» WORK TO COMPLETE:
If a record contains a picture, leave the picture out and transcribe everything else exactly.
◇ ◇ ◇ ◇
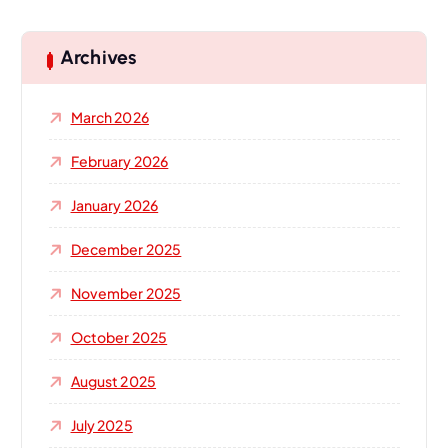
r
c
h
Archives
f
o
March 2026
r
:
February 2026
January 2026
December 2025
November 2025
October 2025
August 2025
July 2025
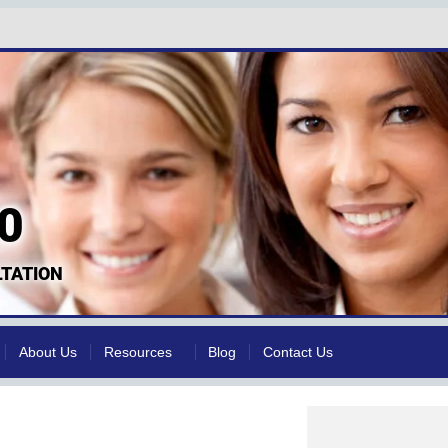
0
TATION
About Us
Resources
Blog
Contact Us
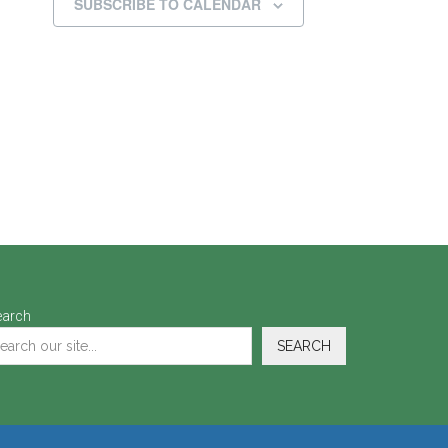
SUBSCRIBE TO CALENDAR
earch
SEARCH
◇ ◇ ◇ ◇
» WRITTEN REPLY:
r
c
h
Archives
f
o
March 2026
r
:
February 2026
January 2026
December 2025
November 2025
October 2025
August 2025
July 2025
0
TATION
About Us
Resources
Blog
Contact Us
SUBSCRIBE TO CALENDAR
earch
SEARCH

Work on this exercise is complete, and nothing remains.